## What to produce
The copy you give must match the records exactly, except that it holds no images.

(Dataset entries)

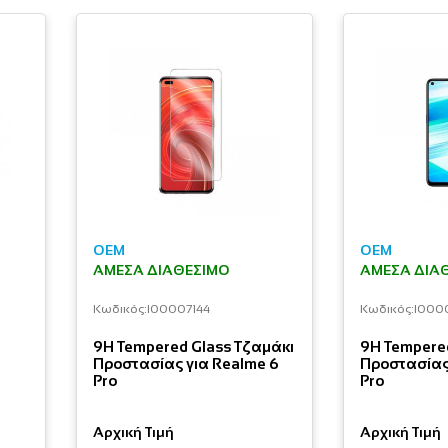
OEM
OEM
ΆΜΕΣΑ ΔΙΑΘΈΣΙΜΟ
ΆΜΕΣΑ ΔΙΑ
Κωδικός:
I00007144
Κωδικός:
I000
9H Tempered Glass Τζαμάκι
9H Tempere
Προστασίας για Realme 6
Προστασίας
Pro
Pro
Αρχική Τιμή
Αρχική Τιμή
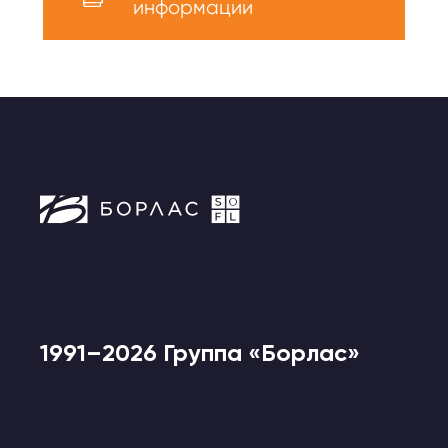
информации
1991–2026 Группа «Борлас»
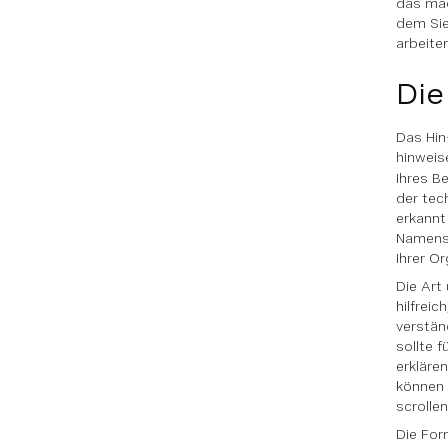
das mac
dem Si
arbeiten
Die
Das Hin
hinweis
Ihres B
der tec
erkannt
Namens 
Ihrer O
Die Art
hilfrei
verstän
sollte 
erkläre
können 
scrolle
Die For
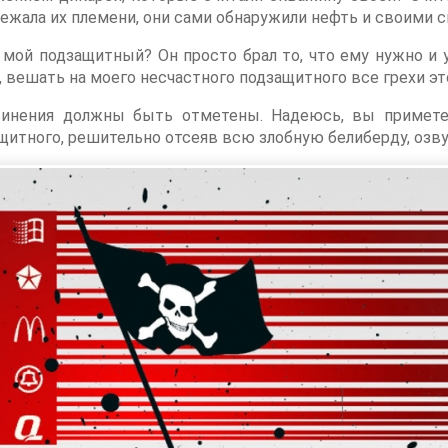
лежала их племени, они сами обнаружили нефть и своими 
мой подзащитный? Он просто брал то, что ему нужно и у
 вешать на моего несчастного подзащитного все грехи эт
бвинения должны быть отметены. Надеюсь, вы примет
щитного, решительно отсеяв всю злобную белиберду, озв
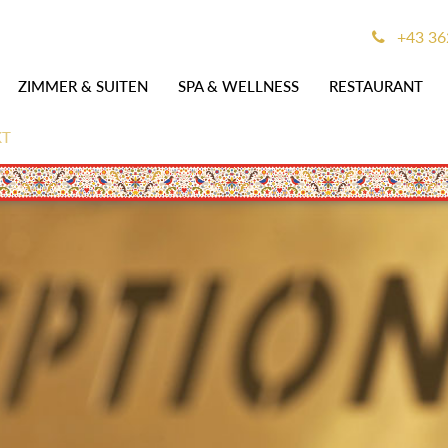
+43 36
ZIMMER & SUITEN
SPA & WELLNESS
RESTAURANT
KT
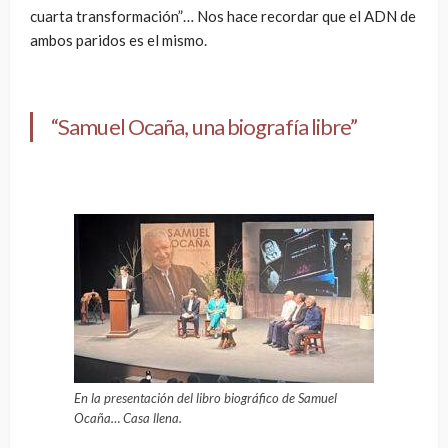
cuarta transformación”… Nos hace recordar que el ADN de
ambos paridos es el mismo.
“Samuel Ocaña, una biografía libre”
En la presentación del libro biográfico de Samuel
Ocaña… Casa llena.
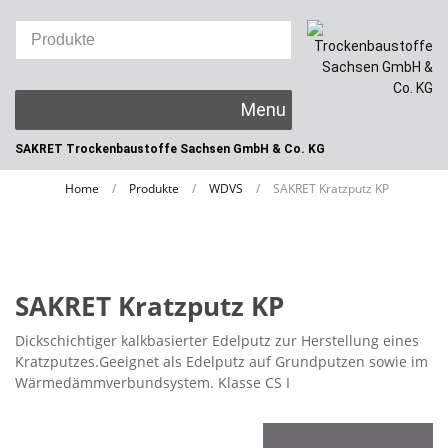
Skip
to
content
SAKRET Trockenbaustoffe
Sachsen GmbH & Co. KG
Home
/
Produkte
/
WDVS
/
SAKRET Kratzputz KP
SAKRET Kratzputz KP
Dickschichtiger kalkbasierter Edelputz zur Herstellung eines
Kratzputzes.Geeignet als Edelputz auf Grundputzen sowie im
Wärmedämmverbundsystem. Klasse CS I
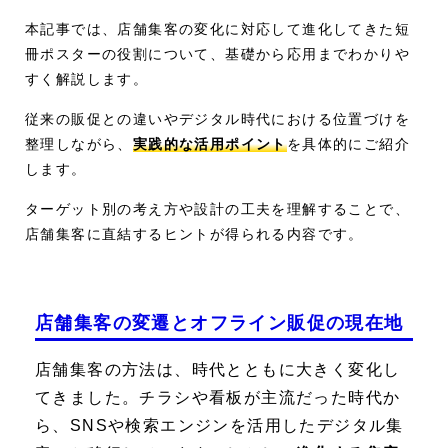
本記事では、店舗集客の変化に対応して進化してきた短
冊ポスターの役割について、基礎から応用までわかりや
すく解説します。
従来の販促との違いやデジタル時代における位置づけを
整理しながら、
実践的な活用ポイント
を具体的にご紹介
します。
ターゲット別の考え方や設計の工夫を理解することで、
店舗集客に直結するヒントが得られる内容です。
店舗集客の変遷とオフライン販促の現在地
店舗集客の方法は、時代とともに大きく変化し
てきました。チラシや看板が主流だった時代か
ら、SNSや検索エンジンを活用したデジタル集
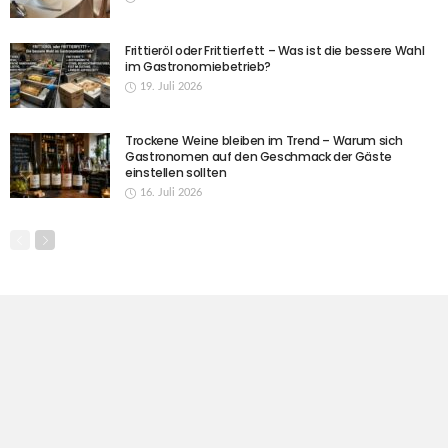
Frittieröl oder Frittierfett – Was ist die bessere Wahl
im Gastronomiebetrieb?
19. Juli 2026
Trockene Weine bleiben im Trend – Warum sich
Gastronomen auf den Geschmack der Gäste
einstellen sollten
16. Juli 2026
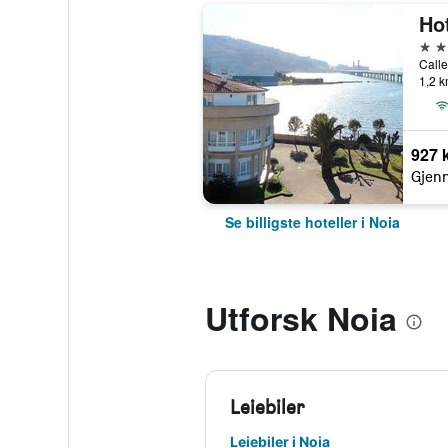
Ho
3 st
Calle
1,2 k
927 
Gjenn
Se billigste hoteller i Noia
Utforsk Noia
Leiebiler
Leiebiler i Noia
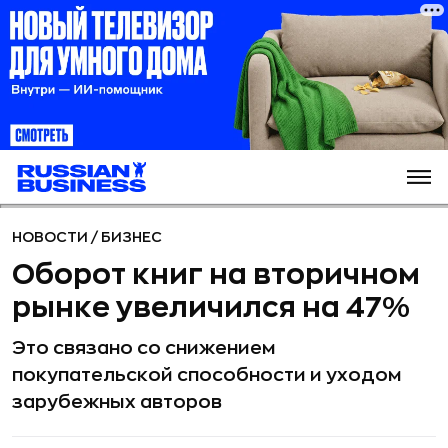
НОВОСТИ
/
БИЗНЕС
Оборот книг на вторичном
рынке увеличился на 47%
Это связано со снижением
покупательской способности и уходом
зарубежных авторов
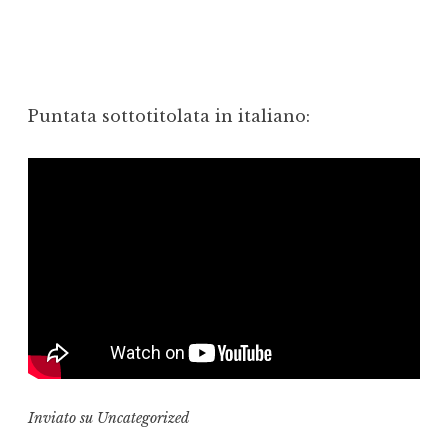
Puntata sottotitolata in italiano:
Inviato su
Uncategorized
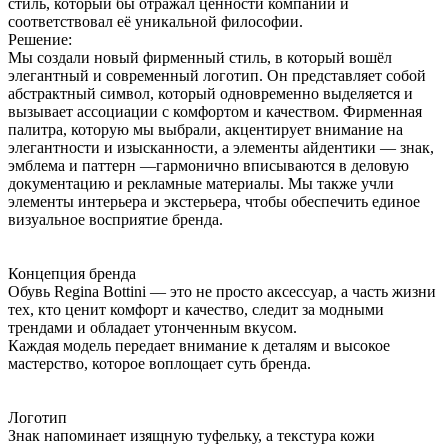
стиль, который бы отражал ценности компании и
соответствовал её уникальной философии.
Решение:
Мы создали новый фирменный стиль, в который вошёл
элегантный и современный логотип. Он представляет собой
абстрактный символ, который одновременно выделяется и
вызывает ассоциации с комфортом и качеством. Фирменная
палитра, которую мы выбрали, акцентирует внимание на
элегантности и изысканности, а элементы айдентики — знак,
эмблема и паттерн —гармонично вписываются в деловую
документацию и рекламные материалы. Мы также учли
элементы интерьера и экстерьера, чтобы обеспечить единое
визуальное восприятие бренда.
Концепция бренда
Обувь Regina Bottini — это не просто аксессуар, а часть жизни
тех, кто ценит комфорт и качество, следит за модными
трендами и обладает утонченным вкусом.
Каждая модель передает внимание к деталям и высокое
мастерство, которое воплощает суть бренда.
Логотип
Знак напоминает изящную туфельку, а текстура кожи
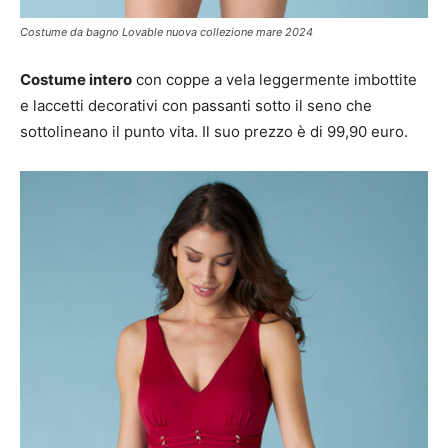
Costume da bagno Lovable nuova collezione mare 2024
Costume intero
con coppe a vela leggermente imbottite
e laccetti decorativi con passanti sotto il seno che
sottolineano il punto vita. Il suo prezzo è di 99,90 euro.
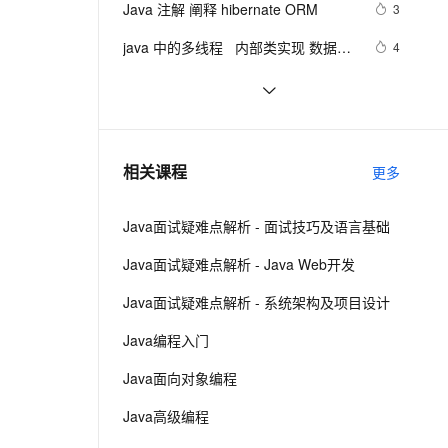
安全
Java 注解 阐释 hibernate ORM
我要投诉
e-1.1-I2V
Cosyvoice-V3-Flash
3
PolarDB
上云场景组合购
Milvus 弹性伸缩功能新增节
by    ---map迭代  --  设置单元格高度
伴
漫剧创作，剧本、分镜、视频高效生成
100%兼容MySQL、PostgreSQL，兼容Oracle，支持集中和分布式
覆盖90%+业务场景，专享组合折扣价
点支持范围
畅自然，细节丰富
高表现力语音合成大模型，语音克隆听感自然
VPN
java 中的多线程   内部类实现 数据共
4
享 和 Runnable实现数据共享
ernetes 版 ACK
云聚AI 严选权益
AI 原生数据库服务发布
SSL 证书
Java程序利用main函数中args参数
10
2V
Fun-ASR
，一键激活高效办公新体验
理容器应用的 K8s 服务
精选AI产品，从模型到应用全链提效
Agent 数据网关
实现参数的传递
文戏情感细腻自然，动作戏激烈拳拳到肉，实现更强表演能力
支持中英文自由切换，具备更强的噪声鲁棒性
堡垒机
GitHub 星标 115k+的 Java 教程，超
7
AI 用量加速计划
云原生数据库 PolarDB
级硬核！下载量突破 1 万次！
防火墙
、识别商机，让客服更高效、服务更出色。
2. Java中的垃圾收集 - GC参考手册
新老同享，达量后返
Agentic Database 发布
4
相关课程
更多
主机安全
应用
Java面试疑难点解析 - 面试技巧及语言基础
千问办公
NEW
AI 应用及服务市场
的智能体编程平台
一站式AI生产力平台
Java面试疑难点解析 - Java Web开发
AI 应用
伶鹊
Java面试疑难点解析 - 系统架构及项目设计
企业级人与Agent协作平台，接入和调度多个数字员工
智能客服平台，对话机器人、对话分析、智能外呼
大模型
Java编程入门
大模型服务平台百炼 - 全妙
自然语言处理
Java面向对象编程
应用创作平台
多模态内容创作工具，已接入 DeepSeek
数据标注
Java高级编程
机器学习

## Response to this exercise
OEM
OEM
ΆΜΕΣΑ ΔΙΑΘΈΣΙΜΟ
ΆΜΕΣΑ ΔΙΑ
Κωδικός:
I00007144
Κωδικός:
I000
9H Tempered Glass Τζαμάκι
9H Tempere
Προστασίας για Realme 6
Προστασίας
Pro
Pro
Αρχική Τιμή
Αρχική Τιμή
информации
1991–2026 Группа «Борлас»
das mac
dem Si
arbeiten
Die
Das Hin
hinweis
Ihres B
der tec
erkannt
Namens 
Ihrer O
Die Art
hilfrei
verstän
sollte 
erkläre
können 
scrolle
Die For
лежала их племени, они сами обнаружили нефть и своими 
мой подзащитный? Он просто брал то, что ему нужно и у
 вешать на моего несчастного подзащитного все грехи эт
бвинения должны быть отметены. Надеюсь, вы примет
щитного, решительно отсеяв всю злобную белиберду, озв
+43 36
ZIMMER & SUITEN
SPA & WELLNESS
RESTAURANT
KT
cuarta transformación”… Nos hace recordar que el ADN de
ambos paridos es el mismo.
“Samuel Ocaña, una biografía libre”
En la presentación del libro biográfico de Samuel
Ocaña… Casa llena.
Skip
to
content
SAKRET Trockenbaustoffe
Sachsen GmbH & Co. KG
Home
/
Produkte
/
WDVS
/
SAKRET Kratzputz KP
SAKRET Kratzputz KP
Dickschichtiger kalkbasierter Edelputz zur Herstellung eines
Kratzputzes.Geeignet als Edelputz auf Grundputzen sowie im
Wärmedämmverbundsystem. Klasse CS I
本記事では、店舗集客の変化に対応して進化してきた短
冊ポスターの役割について、基礎から応用までわかりや
すく解説します。
従来の販促との違いやデジタル時代における位置づけを
整理しながら、
実践的な活用ポイント
を具体的にご紹介
します。
ターゲット別の考え方や設計の工夫を理解することで、
店舗集客に直結するヒントが得られる内容です。
店舗集客の変遷とオフライン販促の現在地
店舗集客の方法は、時代とともに大きく変化し
てきました。チラシや看板が主流だった時代か
ら、SNSや検索エンジンを活用したデジタル集
Frittieröl oder Frittierfett – Was ist die bessere Wahl
im Gastronomiebetrieb?
19. Juli 2026
Trockene Weine bleiben im Trend – Warum sich
Gastronomen auf den Geschmack der Gäste
einstellen sollten
16. Juli 2026
Ho
3 st
Calle
1,2 k
927 
Gjenn
Se billigste hoteller i Noia
Utforsk Noia
Leiebiler
Leiebiler i Noia
НОВОСТИ
/
БИЗНЕС
Оборот книг на вторичном
рынке увеличился на 47%
Это связано со снижением
покупательской способности и уходом
зарубежных авторов
Puntata sottotitolata in italiano:
Inviato su
Uncategorized
стиль, который бы отражал ценности компании и
соответствовал её уникальной философии.
Решение:
Мы создали новый фирменный стиль, в который вошёл
элегантный и современный логотип. Он представляет собой
абстрактный символ, который одновременно выделяется и
вызывает ассоциации с комфортом и качеством. Фирменная
палитра, которую мы выбрали, акцентирует внимание на
элегантности и изысканности, а элементы айдентики — знак,
эмблема и паттерн —гармонично вписываются в деловую
документацию и рекламные материалы. Мы также учли
элементы интерьера и экстерьера, чтобы обеспечить единое
визуальное восприятие бренда.
Концепция бренда
Обувь Regina Bottini — это не просто аксессуар, а часть жизни
тех, кто ценит комфорт и качество, следит за модными
трендами и обладает утонченным вкусом.
Каждая модель передает внимание к деталям и высокое
мастерство, которое воплощает суть бренда.
Логотип
Знак напоминает изящную туфельку, а текстура кожи
Costume da bagno Lovable nuova collezione mare 2024
Costume intero
con coppe a vela leggermente imbottite
e laccetti decorativi con passanti sotto il seno che
sottolineano il punto vita. Il suo prezzo è di 99,90 euro.
安全
Java 注解 阐释 hibernate ORM
我要投诉
e-1.1-I2V
Cosyvoice-V3-Flash
3
PolarDB
上云场景组合购
Milvus 弹性伸缩功能新增节
by    ---map迭代  --  设置单元格高度
伴
漫剧创作，剧本、分镜、视频高效生成
100%兼容MySQL、PostgreSQL，兼容Oracle，支持集中和分布式
覆盖90%+业务场景，专享组合折扣价
点支持范围
畅自然，细节丰富
高表现力语音合成大模型，语音克隆听感自然
VPN
java 中的多线程   内部类实现 数据共
4
享 和 Runnable实现数据共享
ernetes 版 ACK
云聚AI 严选权益
AI 原生数据库服务发布
SSL 证书
Java程序利用main函数中args参数
10
2V
Fun-ASR
，一键激活高效办公新体验
理容器应用的 K8s 服务
精选AI产品，从模型到应用全链提效
Agent 数据网关
实现参数的传递
文戏情感细腻自然，动作戏激烈拳拳到肉，实现更强表演能力
支持中英文自由切换，具备更强的噪声鲁棒性
堡垒机
GitHub 星标 115k+的 Java 教程，超
7
AI 用量加速计划
云原生数据库 PolarDB
级硬核！下载量突破 1 万次！
防火墙
、识别商机，让客服更高效、服务更出色。
2. Java中的垃圾收集 - GC参考手册
新老同享，达量后返
Agentic Database 发布
4
相关课程
更多
主机安全
应用
Java面试疑难点解析 - 面试技巧及语言基础
千问办公
NEW
AI 应用及服务市场
的智能体编程平台
一站式AI生产力平台
Java面试疑难点解析 - Java Web开发
AI 应用
伶鹊
Java面试疑难点解析 - 系统架构及项目设计
企业级人与Agent协作平台，接入和调度多个数字员工
智能客服平台，对话机器人、对话分析、智能外呼
大模型
Java编程入门
大模型服务平台百炼 - 全妙
自然语言处理
Java面向对象编程
应用创作平台
多模态内容创作工具，已接入 DeepSeek
数据标注
Java高级编程
机器学习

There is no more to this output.